How can I improve speed on my queries. For example this query takes one
day executing itself and it has not finalized !!!
"create table tmp_partes as select * from partes where identificacion
not in (select cedula from sujetos)"

partes have 1888000 rows, an index on identificacion
sujetos have 5500000 rows, an index on cedula





---------------------------(end of broadcast)---------------------------
TIP 4: Don't 'kill -9' the postmaster

Re: Too slow

From
"Chris Hoover"
Date:
Sabio - PSQL wrote:

> How can I improve speed on my queries.
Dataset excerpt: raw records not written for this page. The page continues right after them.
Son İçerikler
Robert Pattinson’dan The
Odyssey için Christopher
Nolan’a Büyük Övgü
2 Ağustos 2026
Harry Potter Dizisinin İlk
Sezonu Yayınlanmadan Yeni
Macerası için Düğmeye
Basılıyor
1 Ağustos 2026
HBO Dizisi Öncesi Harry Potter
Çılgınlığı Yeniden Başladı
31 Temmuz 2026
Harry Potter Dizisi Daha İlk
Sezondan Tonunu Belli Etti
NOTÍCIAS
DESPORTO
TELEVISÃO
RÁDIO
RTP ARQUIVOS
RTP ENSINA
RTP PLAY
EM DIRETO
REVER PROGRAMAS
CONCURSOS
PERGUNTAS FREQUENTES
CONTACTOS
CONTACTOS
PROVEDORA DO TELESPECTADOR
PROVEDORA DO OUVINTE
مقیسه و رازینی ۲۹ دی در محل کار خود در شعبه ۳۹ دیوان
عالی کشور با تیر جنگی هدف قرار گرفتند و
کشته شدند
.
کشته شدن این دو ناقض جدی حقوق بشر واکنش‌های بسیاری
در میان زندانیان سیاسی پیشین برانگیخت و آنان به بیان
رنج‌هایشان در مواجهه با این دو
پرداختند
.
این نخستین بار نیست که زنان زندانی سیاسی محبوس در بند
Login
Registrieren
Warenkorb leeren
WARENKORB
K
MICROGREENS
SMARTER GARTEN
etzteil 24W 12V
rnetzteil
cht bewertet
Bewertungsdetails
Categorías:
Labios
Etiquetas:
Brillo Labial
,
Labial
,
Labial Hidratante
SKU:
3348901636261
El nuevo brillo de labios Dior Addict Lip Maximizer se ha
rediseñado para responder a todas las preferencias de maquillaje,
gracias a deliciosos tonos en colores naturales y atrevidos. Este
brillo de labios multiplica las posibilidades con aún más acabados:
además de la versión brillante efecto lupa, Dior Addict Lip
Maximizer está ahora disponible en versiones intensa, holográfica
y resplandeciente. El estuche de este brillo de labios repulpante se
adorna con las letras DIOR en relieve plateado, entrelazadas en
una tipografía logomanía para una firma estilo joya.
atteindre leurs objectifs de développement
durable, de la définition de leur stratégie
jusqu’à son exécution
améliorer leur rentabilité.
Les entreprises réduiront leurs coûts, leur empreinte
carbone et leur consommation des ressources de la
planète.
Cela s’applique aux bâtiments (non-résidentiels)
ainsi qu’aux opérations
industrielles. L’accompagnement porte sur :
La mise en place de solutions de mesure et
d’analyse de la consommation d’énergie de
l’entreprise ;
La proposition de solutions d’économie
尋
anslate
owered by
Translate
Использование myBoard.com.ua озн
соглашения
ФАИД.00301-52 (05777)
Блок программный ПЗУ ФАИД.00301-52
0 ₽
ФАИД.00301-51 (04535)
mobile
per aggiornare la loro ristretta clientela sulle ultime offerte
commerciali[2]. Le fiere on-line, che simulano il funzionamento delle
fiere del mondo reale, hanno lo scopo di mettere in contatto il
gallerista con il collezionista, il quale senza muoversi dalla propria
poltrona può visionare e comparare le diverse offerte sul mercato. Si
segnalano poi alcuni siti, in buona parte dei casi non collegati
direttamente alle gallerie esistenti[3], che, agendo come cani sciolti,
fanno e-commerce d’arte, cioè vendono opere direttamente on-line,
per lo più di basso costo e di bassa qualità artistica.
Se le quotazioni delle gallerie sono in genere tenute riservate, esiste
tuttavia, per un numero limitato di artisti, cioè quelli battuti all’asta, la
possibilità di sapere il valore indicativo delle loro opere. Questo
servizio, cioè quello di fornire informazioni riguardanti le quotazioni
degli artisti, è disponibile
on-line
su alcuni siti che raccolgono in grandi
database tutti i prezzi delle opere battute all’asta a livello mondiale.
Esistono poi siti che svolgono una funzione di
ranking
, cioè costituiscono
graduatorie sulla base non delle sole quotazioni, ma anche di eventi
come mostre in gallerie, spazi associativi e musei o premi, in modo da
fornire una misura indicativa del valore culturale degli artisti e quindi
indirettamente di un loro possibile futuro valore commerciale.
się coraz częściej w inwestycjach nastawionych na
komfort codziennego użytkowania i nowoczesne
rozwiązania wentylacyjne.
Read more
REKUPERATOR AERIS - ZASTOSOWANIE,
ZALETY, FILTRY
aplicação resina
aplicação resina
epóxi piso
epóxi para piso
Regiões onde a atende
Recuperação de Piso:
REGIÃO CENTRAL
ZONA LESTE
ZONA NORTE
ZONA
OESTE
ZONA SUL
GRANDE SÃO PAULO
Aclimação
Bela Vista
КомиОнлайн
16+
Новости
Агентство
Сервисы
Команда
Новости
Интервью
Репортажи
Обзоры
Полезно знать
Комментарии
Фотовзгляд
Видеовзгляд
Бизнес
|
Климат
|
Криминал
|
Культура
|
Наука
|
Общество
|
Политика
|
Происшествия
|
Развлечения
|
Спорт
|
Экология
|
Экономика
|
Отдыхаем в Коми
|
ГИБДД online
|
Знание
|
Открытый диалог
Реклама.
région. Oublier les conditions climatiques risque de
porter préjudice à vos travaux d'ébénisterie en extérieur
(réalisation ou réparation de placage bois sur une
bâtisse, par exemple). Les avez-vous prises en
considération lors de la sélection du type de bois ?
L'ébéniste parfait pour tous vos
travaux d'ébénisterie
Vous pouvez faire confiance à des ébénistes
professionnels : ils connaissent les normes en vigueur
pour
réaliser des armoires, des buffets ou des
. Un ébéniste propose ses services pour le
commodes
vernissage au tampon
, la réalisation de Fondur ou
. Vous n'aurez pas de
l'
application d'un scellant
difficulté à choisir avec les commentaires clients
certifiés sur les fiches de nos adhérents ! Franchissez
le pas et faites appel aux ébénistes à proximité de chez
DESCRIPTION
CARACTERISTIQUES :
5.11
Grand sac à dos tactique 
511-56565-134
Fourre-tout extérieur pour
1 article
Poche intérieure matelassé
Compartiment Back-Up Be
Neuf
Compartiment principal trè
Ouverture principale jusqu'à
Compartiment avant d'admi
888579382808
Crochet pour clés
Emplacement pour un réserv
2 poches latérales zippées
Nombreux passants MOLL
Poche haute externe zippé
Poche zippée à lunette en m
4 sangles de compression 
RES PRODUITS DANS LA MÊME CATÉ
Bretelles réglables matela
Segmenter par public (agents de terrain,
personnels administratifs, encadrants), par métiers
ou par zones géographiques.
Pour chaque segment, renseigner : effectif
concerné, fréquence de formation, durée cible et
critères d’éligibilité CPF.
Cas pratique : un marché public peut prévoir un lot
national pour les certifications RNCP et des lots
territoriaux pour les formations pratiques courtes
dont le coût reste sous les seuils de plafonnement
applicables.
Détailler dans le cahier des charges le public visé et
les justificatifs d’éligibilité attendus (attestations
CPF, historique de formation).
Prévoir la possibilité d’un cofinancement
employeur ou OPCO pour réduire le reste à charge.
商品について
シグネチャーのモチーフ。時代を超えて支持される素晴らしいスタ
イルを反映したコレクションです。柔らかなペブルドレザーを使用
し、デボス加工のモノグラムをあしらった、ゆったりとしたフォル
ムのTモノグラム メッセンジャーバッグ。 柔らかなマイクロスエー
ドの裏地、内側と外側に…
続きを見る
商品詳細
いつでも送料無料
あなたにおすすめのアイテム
For example this query takes
> one day executing itself and it has not finalized !!!
> "create table tmp_partes as select * from partes where identificacion
> not in (select cedula from sujetos)"
>
> partes have 1888000 rows, an index on identificacion
> sujetos have 5500000 rows, an index on cedula
>
>
>
>
>
> ---------------------------(end of broadcast)---------------------------
> TIP 4: Don't 'kill -9' the postmaster
>
>
>
try create table tmp_partes as select * from partes where not exists
(select cedula from sujetos where cedula = partes.identificacion);

The "not in (subselect)" is very slow in postgresql.

HTH,

chris


Re: Too slow

From
Sabio - PSQL
Date:
PG version = 8.0 over Linux Fedora Core 3
PostgreSQL was compiled from source

Lee Wu wrote:

>PG version?
>
>Maybe worth to try NOT EXISTS instead of NOT IN
>
>-----Original Message-----
>From: pgsql-admin-owner@postgresql.org
>[mailto:pgsql-admin-owner@postgresql.org] On Behalf Of Sabio - PSQL
>Sent: Tuesday, March 22, 2005 7:23 AM
>To: PostgreSQL Admin
>Subject: [ADMIN] Too slow
>
>How can I improve speed on my queries. For example this query takes one
>day executing itself and it has not finalized !!!
>"create table tmp_partes as select * from partes where identificacion
>not in (select cedula from sujetos)"
>
>partes have 1888000 rows, an index on identificacion
>sujetos have 5500000 rows, an index on cedula
>
>
>
>
>
>---------------------------(end of broadcast)---------------------------
>TIP 4: Don't 'kill -9' the postmaster
>
>
>
>



Re: Too slow

From
Sabio - PSQL
Date:
WITH: select * from partes where cedula not in (select cedula from sujetos)
Seq Scan on partes  (cost=0.00..168063925339.69 rows=953831 width=109)
  Filter: (NOT (subplan))
  SubPlan
    ->  Seq Scan on sujetos  (cost=0.00..162348.43 rows=5540143 width=15)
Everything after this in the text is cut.